### WHAT TO PRODUCE
What is needed is an exact copy of the records, with the images left out.

### INPUT DATA
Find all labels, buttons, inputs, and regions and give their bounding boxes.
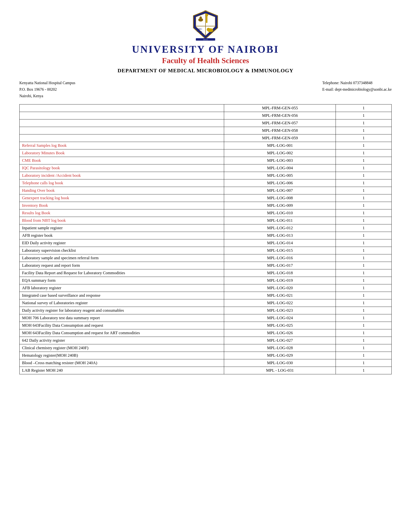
row-qty: 1	[336, 179, 392, 187]
row-code: MPL-FRM-GEN-057	[224, 119, 336, 127]
row-qty: 1	[336, 262, 392, 269]
row-qty: 1	[336, 134, 392, 142]
row-name: National survey of Laboratories register	[19, 299, 224, 307]
table-row: EQA summary formMPL-LOG-0191	[19, 277, 392, 284]
table-row: Laboratory request and report formMPL-LO…	[19, 262, 392, 269]
table-row: MPL-FRM-GEN-0591	[19, 134, 392, 142]
row-code: MPL-LOG-001	[224, 142, 336, 149]
table-row: AFB register bookMPL-LOG-0131	[19, 232, 392, 239]
row-qty: 1	[336, 277, 392, 284]
row-code: MPL-LOG-024	[224, 314, 336, 322]
row-qty: 1	[336, 284, 392, 292]
contact-phone: Telephone: Nairobi 0737348848	[322, 80, 392, 86]
row-name: Results log Book	[19, 209, 224, 217]
row-qty: 1	[336, 149, 392, 157]
table-row: MOH 643Facility Data Consumption and req…	[19, 329, 392, 337]
table-row: Inpatient sample registerMPL-LOG-0121	[19, 224, 392, 232]
row-qty: 1	[336, 322, 392, 329]
row-qty: 1	[336, 157, 392, 164]
row-code: MPL-LOG-027	[224, 337, 336, 344]
row-code: MPL-LOG-019	[224, 277, 336, 284]
table-row: CME BookMPL-LOG-0031	[19, 157, 392, 164]
row-name: Inventory Book	[19, 202, 224, 209]
row-code: MPL-LOG-008	[224, 194, 336, 202]
row-code: MPL-LOG-011	[224, 217, 336, 224]
row-code: MPL-LOG-020	[224, 284, 336, 292]
table-row: MOH 643Facility Data Consumption and req…	[19, 322, 392, 329]
row-qty: 1	[336, 299, 392, 307]
row-qty: 1	[336, 269, 392, 277]
table-row: MPL-FRM-GEN-0581	[19, 127, 392, 134]
row-qty: 1	[336, 112, 392, 119]
row-name: LAB Register MOH 240	[19, 367, 224, 374]
row-code: MPL-FRM-GEN-059	[224, 134, 336, 142]
table-row: Handing Over bookMPL-LOG-0071	[19, 187, 392, 194]
table-row: Genexpert tracking log bookMPL-LOG-0081	[19, 194, 392, 202]
row-name	[19, 112, 224, 119]
table-row: Blood from NBT log bookMPL-LOG-0111	[19, 217, 392, 224]
row-qty: 1	[336, 337, 392, 344]
row-name: Laboratory request and report form	[19, 262, 224, 269]
svg-rect-6	[206, 16, 207, 23]
row-code: MPL-LOG-017	[224, 262, 336, 269]
row-qty: 1	[336, 224, 392, 232]
row-code: MPL-FRM-GEN-058	[224, 127, 336, 134]
table-row: Clinical chemistry register (MOH 240F)MP…	[19, 344, 392, 352]
row-qty: 1	[336, 217, 392, 224]
row-code: MPL - LOG-031	[224, 367, 336, 374]
table-row: MOH 706 Laboratory test data summary rep…	[19, 314, 392, 322]
row-code: MPL-LOG-025	[224, 322, 336, 329]
row-name: AFB laboratory register	[19, 284, 224, 292]
row-name: CME Book	[19, 157, 224, 164]
row-qty: 1	[336, 232, 392, 239]
row-qty: 1	[336, 329, 392, 337]
table-row: Results log BookMPL-LOG-0101	[19, 209, 392, 217]
row-code: MPL-FRM-GEN-055	[224, 104, 336, 112]
svg-text:SERVICE: SERVICE	[203, 39, 208, 40]
row-qty: 1	[336, 307, 392, 314]
table-row: Laboratory Minutes BookMPL-LOG-0021	[19, 149, 392, 157]
table-row: Inventory BookMPL-LOG-0091	[19, 202, 392, 209]
row-qty: 1	[336, 119, 392, 127]
row-code: MPL-LOG-003	[224, 157, 336, 164]
page-header: SERVICE UNIVERSITY OF NAIROBI Faculty of…	[19, 10, 392, 74]
row-name: Clinical chemistry register (MOH 240F)	[19, 344, 224, 352]
row-qty: 1	[336, 367, 392, 374]
row-qty: 1	[336, 292, 392, 299]
row-code: MPL-LOG-014	[224, 239, 336, 247]
row-name: MOH 706 Laboratory test data summary rep…	[19, 314, 224, 322]
row-qty: 1	[336, 127, 392, 134]
row-name: Genexpert tracking log book	[19, 194, 224, 202]
row-qty: 1	[336, 187, 392, 194]
row-code: MPL-LOG-029	[224, 352, 336, 359]
row-name: Handing Over book	[19, 187, 224, 194]
table-row: MPL-FRM-GEN-0551	[19, 104, 392, 112]
university-crest: SERVICE	[191, 10, 220, 41]
row-name: Laboratory supervision checklist	[19, 247, 224, 254]
items-table: MPL-FRM-GEN-0551MPL-FRM-GEN-0561MPL-FRM-…	[19, 104, 392, 374]
table-row: National survey of Laboratories register…	[19, 299, 392, 307]
department-title: DEPARTMENT OF MEDICAL MICROBIOLOGY & IMM…	[19, 67, 392, 74]
contact-row: Kenyatta National Hospital Campus P.O. B…	[19, 80, 392, 99]
row-name: Facility Data Report and Request for Lab…	[19, 269, 224, 277]
row-name: Laboratory sample and specimen referral …	[19, 254, 224, 262]
row-name: 642 Daily activity register	[19, 337, 224, 344]
row-code: MPL-LOG-012	[224, 224, 336, 232]
row-qty: 1	[336, 142, 392, 149]
contact-right: Telephone: Nairobi 0737348848 E-mail: de…	[322, 80, 392, 99]
row-code: MPL-LOG-026	[224, 329, 336, 337]
row-code: MPL-LOG-006	[224, 179, 336, 187]
row-name: AFB register book	[19, 232, 224, 239]
row-name	[19, 134, 224, 142]
row-qty: 1	[336, 359, 392, 367]
row-qty: 1	[336, 172, 392, 179]
table-row: Referral Samples log BookMPL-LOG-0011	[19, 142, 392, 149]
table-row: Hematology register(MOH 240B)MPL-LOG-029…	[19, 352, 392, 359]
university-title: UNIVERSITY OF NAIROBI	[19, 44, 392, 55]
row-name: Inpatient sample register	[19, 224, 224, 232]
row-code: MPL-LOG-009	[224, 202, 336, 209]
row-qty: 1	[336, 344, 392, 352]
row-code: MPL-LOG-016	[224, 254, 336, 262]
row-code: MPL-LOG-022	[224, 299, 336, 307]
table-row: MPL-FRM-GEN-0571	[19, 119, 392, 127]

### ANSWER SECTION
Find all labels, buttons, inputs, and regions and give their bounding boxes.
row-qty: 1	[336, 179, 392, 187]
row-code: MPL-FRM-GEN-057	[224, 119, 336, 127]
row-qty: 1	[336, 262, 392, 269]
row-qty: 1	[336, 134, 392, 142]
row-name: National survey of Laboratories register	[19, 299, 224, 307]
table-row: EQA summary formMPL-LOG-0191	[19, 277, 392, 284]
table-row: Laboratory request and report formMPL-LO…	[19, 262, 392, 269]
table-row: MPL-FRM-GEN-0591	[19, 134, 392, 142]
row-code: MPL-LOG-001	[224, 142, 336, 149]
table-row: AFB register bookMPL-LOG-0131	[19, 232, 392, 239]
row-qty: 1	[336, 277, 392, 284]
row-code: MPL-LOG-024	[224, 314, 336, 322]
row-qty: 1	[336, 284, 392, 292]
contact-phone: Telephone: Nairobi 0737348848	[322, 80, 392, 86]
row-name: Results log Book	[19, 209, 224, 217]
row-qty: 1	[336, 149, 392, 157]
table-row: MOH 643Facility Data Consumption and req…	[19, 329, 392, 337]
table-row: Inpatient sample registerMPL-LOG-0121	[19, 224, 392, 232]
row-qty: 1	[336, 322, 392, 329]
row-qty: 1	[336, 157, 392, 164]
row-code: MPL-LOG-027	[224, 337, 336, 344]
row-code: MPL-LOG-019	[224, 277, 336, 284]
table-row: CME BookMPL-LOG-0031	[19, 157, 392, 164]
row-name: Inventory Book	[19, 202, 224, 209]
row-code: MPL-LOG-008	[224, 194, 336, 202]
row-code: MPL-LOG-011	[224, 217, 336, 224]
row-code: MPL-LOG-020	[224, 284, 336, 292]
table-row: MOH 643Facility Data Consumption and req…	[19, 322, 392, 329]
row-qty: 1	[336, 299, 392, 307]
row-qty: 1	[336, 269, 392, 277]
table-row: MPL-FRM-GEN-0581	[19, 127, 392, 134]
row-qty: 1	[336, 112, 392, 119]
row-name: LAB Register MOH 240	[19, 367, 224, 374]
row-code: MPL-FRM-GEN-059	[224, 134, 336, 142]
table-row: Handing Over bookMPL-LOG-0071	[19, 187, 392, 194]
table-row: Genexpert tracking log bookMPL-LOG-0081	[19, 194, 392, 202]
row-name	[19, 112, 224, 119]
table-row: Blood from NBT log bookMPL-LOG-0111	[19, 217, 392, 224]
row-qty: 1	[336, 337, 392, 344]
row-name: Laboratory request and report form	[19, 262, 224, 269]
svg-rect-6	[206, 16, 207, 23]
row-code: MPL-LOG-017	[224, 262, 336, 269]
row-qty: 1	[336, 224, 392, 232]
row-code: MPL-FRM-GEN-058	[224, 127, 336, 134]
table-row: Clinical chemistry register (MOH 240F)MP…	[19, 344, 392, 352]
row-qty: 1	[336, 217, 392, 224]
row-code: MPL - LOG-031	[224, 367, 336, 374]
table-row: MOH 706 Laboratory test data summary rep…	[19, 314, 392, 322]
row-code: MPL-LOG-025	[224, 322, 336, 329]
row-name: AFB laboratory register	[19, 284, 224, 292]
row-name: CME Book	[19, 157, 224, 164]
row-qty: 1	[336, 232, 392, 239]
row-qty: 1	[336, 329, 392, 337]
table-row: Results log BookMPL-LOG-0101	[19, 209, 392, 217]
row-code: MPL-FRM-GEN-055	[224, 104, 336, 112]
svg-text:SERVICE: SERVICE	[203, 39, 208, 40]
row-qty: 1	[336, 307, 392, 314]
table-row: Laboratory Minutes BookMPL-LOG-0021	[19, 149, 392, 157]
table-row: Inventory BookMPL-LOG-0091	[19, 202, 392, 209]
row-qty: 1	[336, 119, 392, 127]
row-code: MPL-LOG-003	[224, 157, 336, 164]
page-header: SERVICE UNIVERSITY OF NAIROBI Faculty of…	[19, 10, 392, 74]
row-name: Clinical chemistry register (MOH 240F)	[19, 344, 224, 352]
row-qty: 1	[336, 367, 392, 374]
row-qty: 1	[336, 292, 392, 299]
row-code: MPL-LOG-014	[224, 239, 336, 247]
row-name: MOH 706 Laboratory test data summary rep…	[19, 314, 224, 322]
row-qty: 1	[336, 127, 392, 134]
row-name: Genexpert tracking log book	[19, 194, 224, 202]
row-qty: 1	[336, 187, 392, 194]
row-code: MPL-LOG-029	[224, 352, 336, 359]
row-name: Handing Over book	[19, 187, 224, 194]
table-row: MPL-FRM-GEN-0551	[19, 104, 392, 112]
university-crest: SERVICE	[191, 10, 220, 41]
row-name: Laboratory supervision checklist	[19, 247, 224, 254]
items-table: MPL-FRM-GEN-0551MPL-FRM-GEN-0561MPL-FRM-…	[19, 104, 392, 374]
table-row: National survey of Laboratories register…	[19, 299, 392, 307]
department-title: DEPARTMENT OF MEDICAL MICROBIOLOGY & IMM…	[19, 67, 392, 74]
contact-row: Kenyatta National Hospital Campus P.O. B…	[19, 80, 392, 99]
row-name: Facility Data Report and Request for Lab…	[19, 269, 224, 277]
row-name: Laboratory sample and specimen referral …	[19, 254, 224, 262]
row-name: 642 Daily activity register	[19, 337, 224, 344]
row-code: MPL-LOG-012	[224, 224, 336, 232]
row-qty: 1	[336, 142, 392, 149]
contact-right: Telephone: Nairobi 0737348848 E-mail: de…	[322, 80, 392, 99]
row-code: MPL-LOG-026	[224, 329, 336, 337]
row-code: MPL-LOG-006	[224, 179, 336, 187]
row-name: AFB register book	[19, 232, 224, 239]
row-name	[19, 134, 224, 142]
row-qty: 1	[336, 359, 392, 367]
row-qty: 1	[336, 172, 392, 179]
table-row: Referral Samples log BookMPL-LOG-0011	[19, 142, 392, 149]
table-row: Hematology register(MOH 240B)MPL-LOG-029…	[19, 352, 392, 359]
university-title: UNIVERSITY OF NAIROBI	[19, 44, 392, 55]
row-name: Inpatient sample register	[19, 224, 224, 232]
row-code: MPL-LOG-009	[224, 202, 336, 209]
row-qty: 1	[336, 344, 392, 352]
row-code: MPL-LOG-016	[224, 254, 336, 262]
row-code: MPL-LOG-022	[224, 299, 336, 307]
table-row: MPL-FRM-GEN-0571	[19, 119, 392, 127]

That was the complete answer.